Vonnegut considered conservatism antithetical to humanist principles. Though he never, to my knowledge, made any comments on Cruz specifically, the American Humanist Association, of which he was the president until his death, once made Ted Cruz the honorary president as an April Fool’s joke.
Harrison Bergeron is best understood not as a critique of socialism but rather a farce of how reactionaries like Cruz view it.
It’s not altogether surprising that people whose idea of fine literature is the hamfisted pro-capitalist morality plays of Ayn Rand can only view the story in its most literal sense.
This year, the Libertarian Futurist Society inducted the story into its Hall of Fame. In a release, they write “Harrison Bergeron exposes and mourns the chilling authoritarian consequences of radical egalitarianism taken to an inhuman and Orwellian extreme that denies individuality, diversity and the opportunity to excel.”
The late Supreme Court Justice Antonin Scalia invoked the story along with a smattering of other literary allusions, including Kafka, Animal Farm and Alice in Wonderland in his dissenting opinion on PGA Tour vs. Martin, a case that involved a club’s refusal to provide a cart to a golfer with a disability.
When it was cited in another civil case shortly before Vonnegut died, the author actually had the opportunity to weigh in on it and his response was telling.
In 2005, parents in the Shawnee Mission School District (SMSD) in Kansas sued the state over caps on local property taxes designed to promote education equity. Under the state’s education financing scheme, all primary instructional expenses are meant to come from the state’s budget, but districts are allowed to raise some funds locally for “extra expenses,” which is known as a “local option budget (LOB).”
Lifting the LOB cap would exacerbate inter-district inequality by kicking off an arms race, whereby resources—in particular the most qualified teachers— would flow to the rich districts.
In this perverse analogy SMSD is Harrison Bergeron, handicapped for its excellence. However, according to a judgment issued by the Kansas State Supreme Court a decade later, it’s still doing extremely well despite its ostensible handicaps. It’s one of the top three wealthiest districts in the state. More than 80 percent of its teachers hold master’s degrees or higher, while in 2014 every single student in the district was equipped with a MacBook Air.

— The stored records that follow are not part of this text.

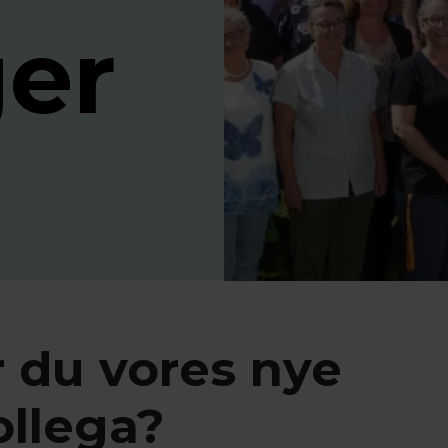
ger
r du vores nye
ollega?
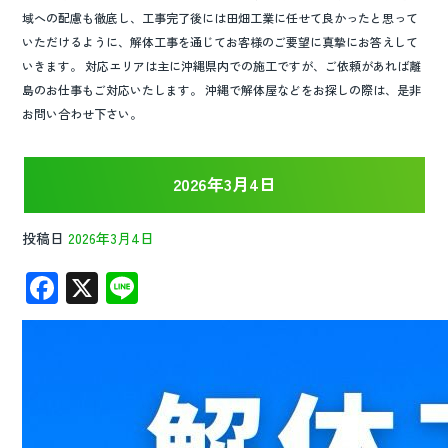
域への配慮も徹底し、工事完了後には田畑工業に任せて良かったと思って
いただけるように、解体工事を通じてお客様のご要望に真摯にお答えして
いきます。 対応エリアは主に沖縄県内での施工ですが、ご依頼があれば離
島のお仕事もご対応いたします。 沖縄で解体屋などをお探しの際は、是非
お問い合わせ下さい。
2026年3月4日
投稿日
2026年3月4日
F
X
Li
ac
n
e
e
b
o
o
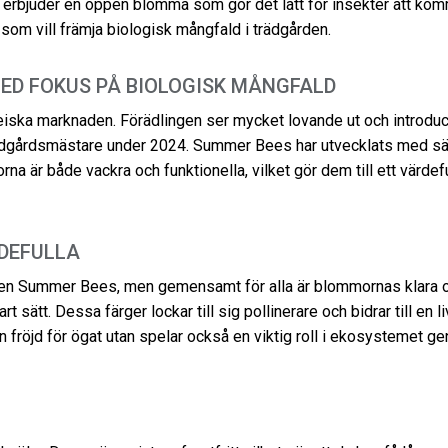
erbjuder en öppen blomma som gör det lätt för insekter att kom
s som vill främja biologisk mångfald i trädgården.
ED FOKUS PÅ BIOLOGISK MÅNGFALD
iska marknaden. Förädlingen ser mycket lovande ut och introdu
ädgårdsmästare under 2024. Summer Bees har utvecklats med sä
na är både vackra och funktionella, vilket gör dem till ett värdefu
DEFULLA
erien Summer Bees, men gemensamt för alla är blommornas klara 
sätt. Dessa färger lockar till sig pollinerare och bidrar till en li
 fröjd för ögat utan spelar också en viktig roll i ekosystemet ge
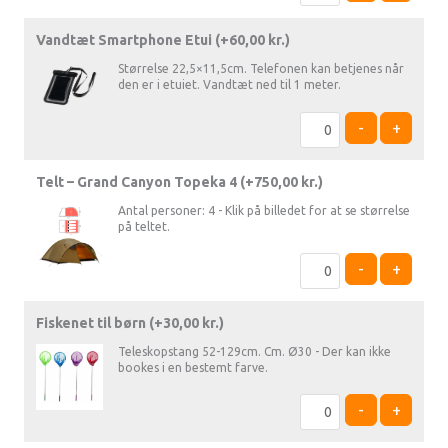
Vandtæt Smartphone Etui (+
60,00
kr.
)
Størrelse 22,5×11,5cm. Telefonen kan betjenes når
den er i etuiet. Vandtæt ned til 1 meter.
-
+
Telt – Grand Canyon Topeka 4 (+
750,00
kr.
)
Antal personer: 4 - Klik på billedet for at se størrelse
på teltet.
-
+
Fiskenet til børn (+
30,00
kr.
)
Teleskopstang 52-129cm. Cm. Ø30 - Der kan ikke
bookes i en bestemt farve.
-
+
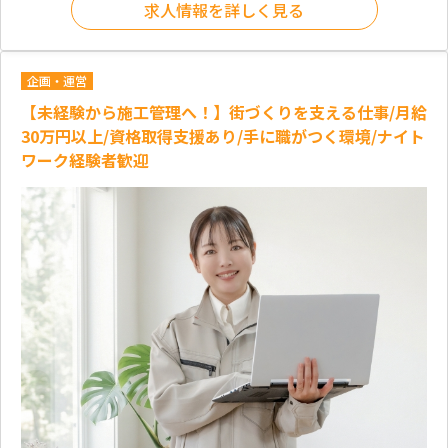
求人情報を詳しく見る
企画・運営
【未経験から施工管理へ！】街づくりを支える仕事/月給
30万円以上/資格取得支援あり/手に職がつく環境/ナイト
ワーク経験者歓迎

When reached for comment, Vonnegut said that Harrison Bergeron is “about intelligence and talent, and wealth is not a demonstration of either one.”

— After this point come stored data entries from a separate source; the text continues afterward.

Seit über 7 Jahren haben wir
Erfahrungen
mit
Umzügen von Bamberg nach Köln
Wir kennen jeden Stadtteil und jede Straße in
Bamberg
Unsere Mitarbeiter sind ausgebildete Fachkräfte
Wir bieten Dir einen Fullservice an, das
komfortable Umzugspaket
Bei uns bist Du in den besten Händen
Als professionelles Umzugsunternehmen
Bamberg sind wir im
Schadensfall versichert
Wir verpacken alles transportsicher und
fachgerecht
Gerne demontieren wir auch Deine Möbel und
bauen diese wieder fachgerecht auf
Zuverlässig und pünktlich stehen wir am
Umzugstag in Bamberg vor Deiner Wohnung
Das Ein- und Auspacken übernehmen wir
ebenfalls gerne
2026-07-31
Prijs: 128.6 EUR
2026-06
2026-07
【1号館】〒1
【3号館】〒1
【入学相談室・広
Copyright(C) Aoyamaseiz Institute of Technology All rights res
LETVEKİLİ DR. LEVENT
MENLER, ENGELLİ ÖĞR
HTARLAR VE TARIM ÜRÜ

“Kansas is apparently handicapping schoolchildren, no matter how gifted and talented, with lousy educations if their parents are poor.”

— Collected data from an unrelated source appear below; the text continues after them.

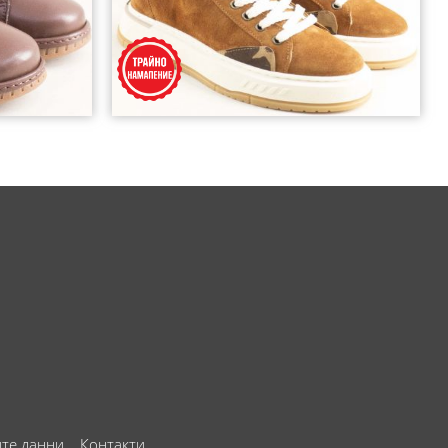
ите данни
Контакти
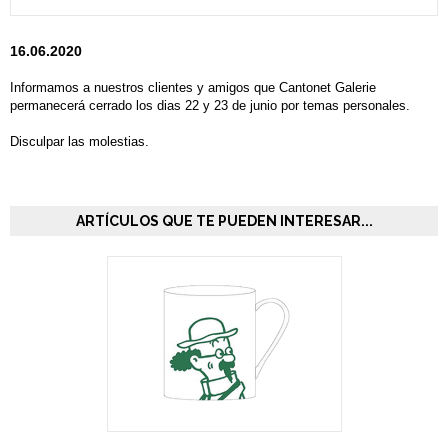
16.06.2020
Informamos a nuestros clientes y amigos que Cantonet Galerie
permanecerá cerrado los dias 22 y 23 de junio por temas personales.
Disculpar las molestias.
ARTÍCULOS QUE TE PUEDEN INTERESAR...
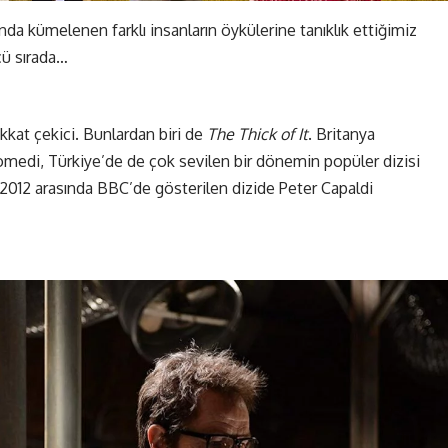
ında kümelenen farklı insanların öykülerine tanıklık ettiğimiz
cü sırada…
ikkat çekici. Bunlardan biri de
The Thick of It
. Britanya
komedi, Türkiye’de de çok sevilen bir dönemin popüler dizisi
2012 arasında BBC’de gösterilen dizide Peter Capaldi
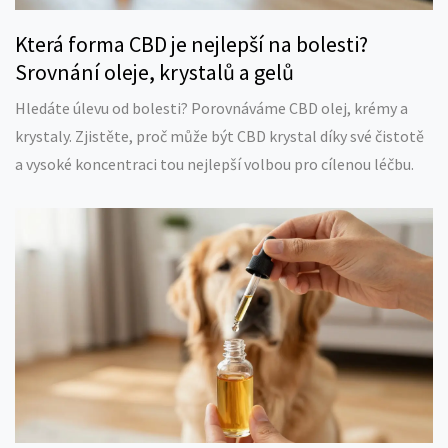
Která forma CBD je nejlepší na bolesti?
Srovnání oleje, krystalů a gelů
Hledáte úlevu od bolesti? Porovnáváme CBD olej, krémy a
krystaly. Zjistěte, proč může být CBD krystal díky své čistotě
a vysoké koncentraci tou nejlepší volbou pro cílenou léčbu.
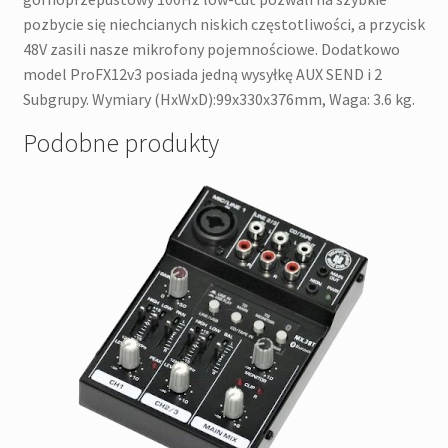
pozbycie się niechcianych niskich częstotliwości, a przycisk
48V zasili nasze mikrofony pojemnościowe. Dodatkowo
model ProFX12v3 posiada jedną wysyłkę AUX SEND i 2
Subgrupy. Wymiary (HxWxD):99x330x376mm, Waga: 3.6 kg.
Podobne produkty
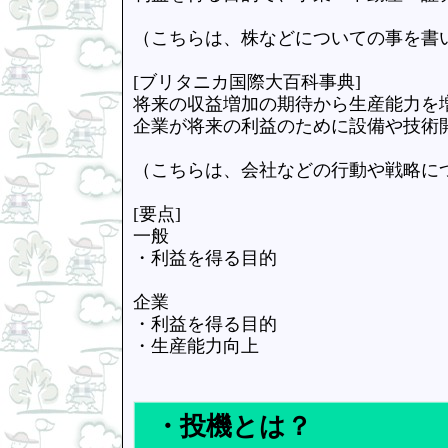
（こちらは、株などについての事を書
[ブリタニカ国際大百科事典]
将来の収益増加の期待から生産能力を
企業が将来の利益のために設備や技術
（こちらは、会社などの行動や戦略に
[要点]
一般
・利益を得る目的
企業
・利益を得る目的
・生産能力向上
・投機とは？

Vonnegut shows a socialist sense of positive freedom—being empowered to act—rather than the libertarian concept, which is mere freedom from interference. To him, the Handicappers General in this analogy are those working to keep poor schools underfunded, thereby preventing the students from achieving their full potential.
I’m reminded of a famous quote by the socialist biologist Stephen J. Gould. He said that people were always asking him about Albert Einstein’s brain. “I am, somehow, less interested in the weight and convolutions of Einstein’s brain than in the near certainty that people of equal talent have lived and died in cotton fields and sweatshops.”
The totalitarian enforced equality of Harrison Bergeron is purposefully absurd, but we’re living in an actual dystopia where mediocrities like Ted Cruz and Ben Shapiro get to attend Ivy League schools and ascend to the heights of power, while much greater minds are out there toiling away in anonymity with 47-pound bags of birdshot around their necks called poverty.